BEGIN DATA TO PROCESS
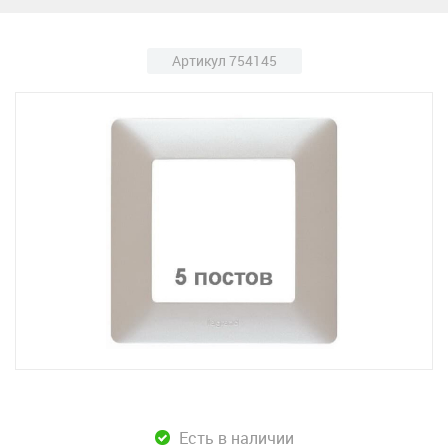
Артикул 754145
Есть в наличии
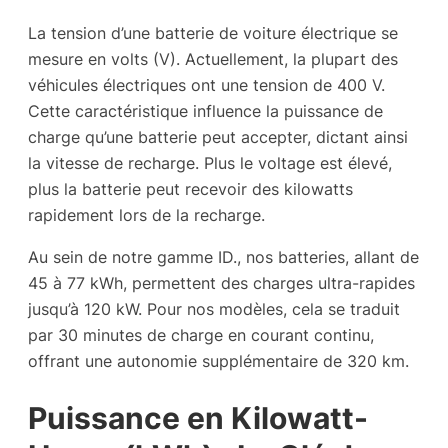
La tension d’une batterie de voiture électrique se
mesure en volts (V). Actuellement, la plupart des
véhicules électriques ont une tension de 400 V.
Cette caractéristique influence la puissance de
charge qu’une batterie peut accepter, dictant ainsi
la vitesse de recharge. Plus le voltage est élevé,
plus la batterie peut recevoir des kilowatts
rapidement lors de la recharge.
Au sein de notre gamme ID., nos batteries, allant de
45 à 77 kWh, permettent des charges ultra-rapides
jusqu’à 120 kW. Pour nos modèles, cela se traduit
par 30 minutes de charge en courant continu,
offrant une autonomie supplémentaire de 320 km.
Puissance en Kilowatt-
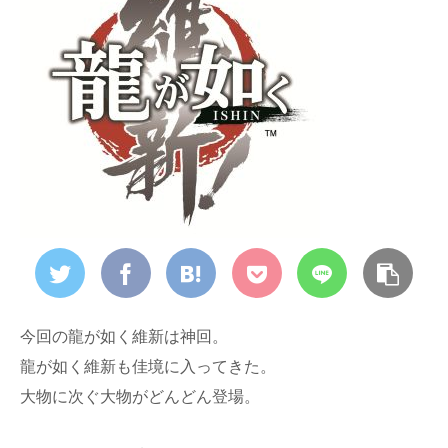
今回の龍が如く維新は神回。
龍が如く維新も佳境に入ってきた。
大物に次ぐ大物がどんどん登場。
END DATA TO PROCESS
#### EXERCISE AIM
Across all the entries, count the lines that contain the word "recharge" and give the number by itself.

#### ANSWER FOR THIS EXERCISE
2